BEGIN
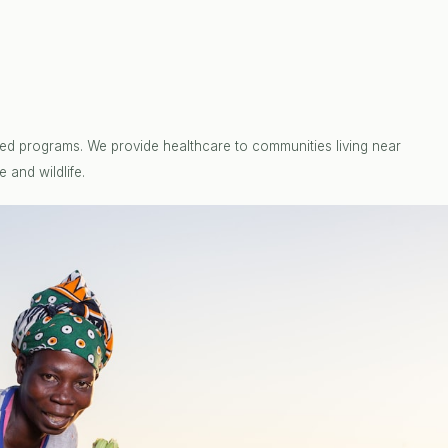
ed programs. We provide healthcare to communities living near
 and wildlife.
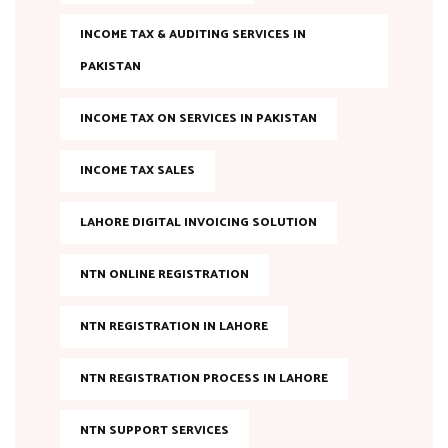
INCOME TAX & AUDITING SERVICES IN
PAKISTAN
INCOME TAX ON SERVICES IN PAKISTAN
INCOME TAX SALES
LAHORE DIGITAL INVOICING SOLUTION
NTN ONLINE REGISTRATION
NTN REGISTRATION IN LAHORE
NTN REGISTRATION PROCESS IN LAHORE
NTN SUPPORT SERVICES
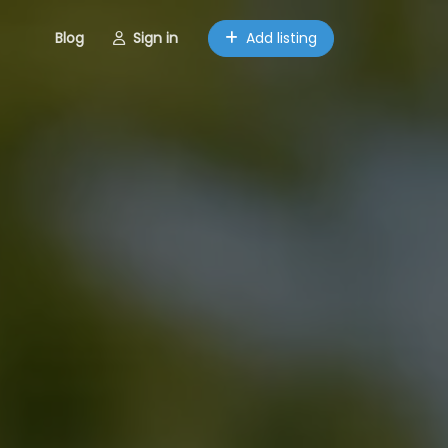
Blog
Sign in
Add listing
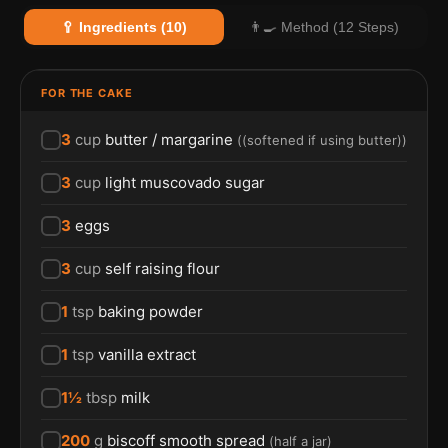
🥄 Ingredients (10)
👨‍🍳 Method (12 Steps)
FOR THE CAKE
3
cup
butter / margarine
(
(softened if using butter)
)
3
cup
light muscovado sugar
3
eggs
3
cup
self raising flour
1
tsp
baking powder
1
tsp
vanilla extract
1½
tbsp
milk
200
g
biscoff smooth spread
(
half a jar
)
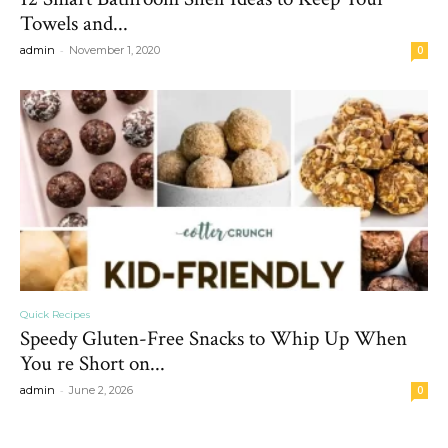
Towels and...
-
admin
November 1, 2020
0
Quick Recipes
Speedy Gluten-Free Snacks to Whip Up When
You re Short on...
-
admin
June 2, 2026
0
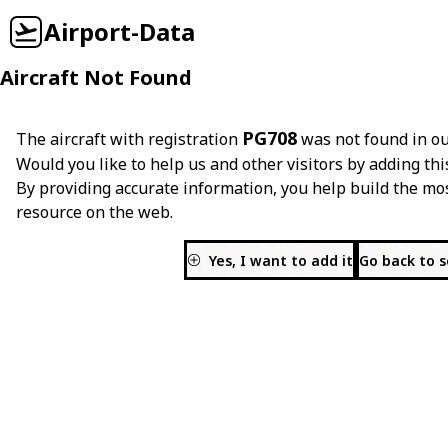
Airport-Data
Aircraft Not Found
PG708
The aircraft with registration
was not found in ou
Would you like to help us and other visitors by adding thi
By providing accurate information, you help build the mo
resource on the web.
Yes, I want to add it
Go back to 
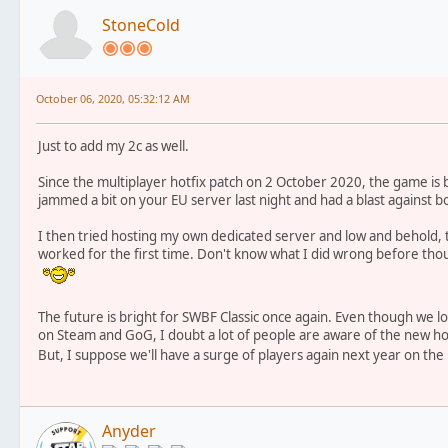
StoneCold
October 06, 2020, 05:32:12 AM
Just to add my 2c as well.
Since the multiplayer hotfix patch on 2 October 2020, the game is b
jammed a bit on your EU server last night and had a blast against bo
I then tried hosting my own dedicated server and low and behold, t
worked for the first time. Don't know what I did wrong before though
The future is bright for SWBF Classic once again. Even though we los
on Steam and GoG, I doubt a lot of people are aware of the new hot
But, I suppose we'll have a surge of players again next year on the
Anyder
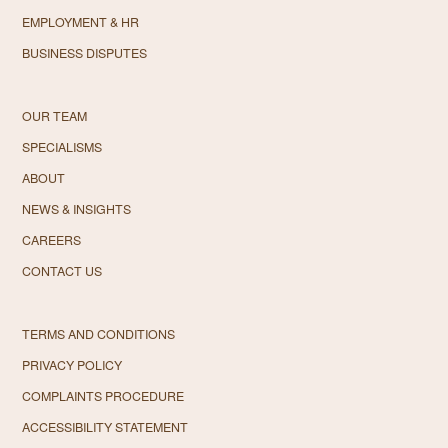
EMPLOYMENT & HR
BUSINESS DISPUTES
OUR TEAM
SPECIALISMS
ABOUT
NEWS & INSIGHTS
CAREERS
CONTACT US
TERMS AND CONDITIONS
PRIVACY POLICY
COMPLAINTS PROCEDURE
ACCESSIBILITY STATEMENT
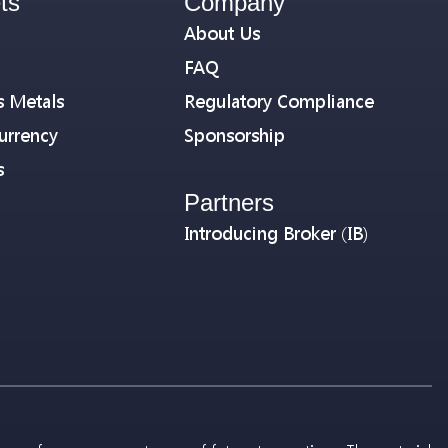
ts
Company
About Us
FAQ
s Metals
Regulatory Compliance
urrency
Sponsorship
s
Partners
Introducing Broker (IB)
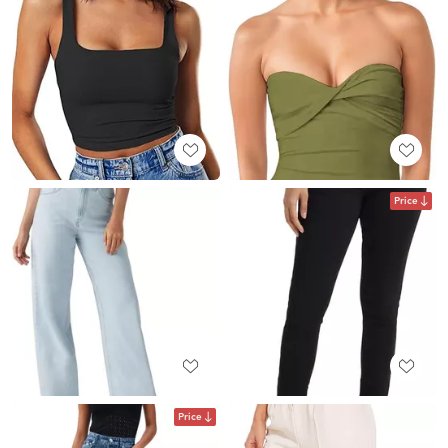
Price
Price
END
> [WORK REQUIRED]: The entries above are to be reproduced exactly, with the pictures dropped.

> [EXERCISE RESULT]:
ed programs. We provide healthcare to communities living near
 and wildlife.
INCOME TAX & AUDITING SERVICES IN
PAKISTAN
INCOME TAX ON SERVICES IN PAKISTAN
INCOME TAX SALES
LAHORE DIGITAL INVOICING SOLUTION
NTN ONLINE REGISTRATION
NTN REGISTRATION IN LAHORE
NTN REGISTRATION PROCESS IN LAHORE
NTN SUPPORT SERVICES
Blog
Sign in
Add listing
🥄 Ingredients (10)
👨‍🍳 Method (12 Steps)
FOR THE CAKE
3
cup
butter / margarine
(
(softened if using butter)
)
3
cup
light muscovado sugar
3
eggs
3
cup
self raising flour
1
tsp
baking powder
1
tsp
vanilla extract
1½
tbsp
milk
200
g
biscoff smooth spread
(
half a jar
)
Towels and...
-
admin
November 1, 2020
0
Quick Recipes
Speedy Gluten-Free Snacks to Whip Up When
You re Short on...
-
admin
June 2, 2026
0
Airport-Data
Aircraft Not Found
PG708
The aircraft with registration
was not found in ou
Would you like to help us and other visitors by adding thi
By providing accurate information, you help build the mo
resource on the web.
Yes, I want to add it
Go back to 
StoneCold
October 06, 2020, 05:32:12 AM
Just to add my 2c as well.
Since the multiplayer hotfix patch on 2 October 2020, the game is b
jammed a bit on your EU server last night and had a blast against bo
I then tried hosting my own dedicated server and low and behold, t
worked for the first time. Don't know what I did wrong before though
The future is bright for SWBF Classic once again. Even though we los
on Steam and GoG, I doubt a lot of people are aware of the new hot
But, I suppose we'll have a surge of players again next year on the
Anyder
EMPLOYMENT & HR
BUSINESS DISPUTES
OUR TEAM
SPECIALISMS
ABOUT
NEWS & INSIGHTS
CAREERS
CONTACT US
TERMS AND CONDITIONS
PRIVACY POLICY
COMPLAINTS PROCEDURE
ACCESSIBILITY STATEMENT
ts
Company
About Us
FAQ
s Metals
Regulatory Compliance
urrency
Sponsorship
s
Partners
Introducing Broker (IB)
Price
Price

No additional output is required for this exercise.